» **ACTIVITY**: In the copy, include no pictures. Reproduce the rest of the entries exactly.

» **RECORDS FOR THE TASK**:
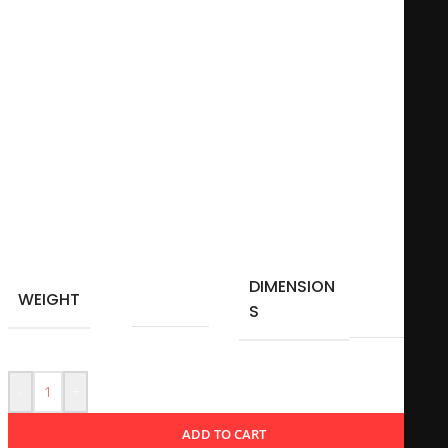
resonate with fans of counter-culture and those who
appreciate a whimsical touch to their morning routine.
Whether used for coffee, tea, or any favorite beverage, this
mug serves as a fun conversation starter and a daily
reminder to embrace one’s peculiarities.
Microwave-safe
11Oz – 325 ml
Material: Ceramic
DIMENSION
10 × 10
WEIGHT
0,350 kg
S
cm
-
+
ADD TO CART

» **ANSWER AREA**:
resonate with fans of counter-culture and those who
appreciate a whimsical touch to their morning routine.
Whether used for coffee, tea, or any favorite beverage, this
mug serves as a fun conversation starter and a daily
reminder to embrace one’s peculiarities.
Microwave-safe
11Oz – 325 ml
Material: Ceramic
DIMENSION
10 × 10
WEIGHT
0,350 kg
S
cm
-
+
ADD TO CART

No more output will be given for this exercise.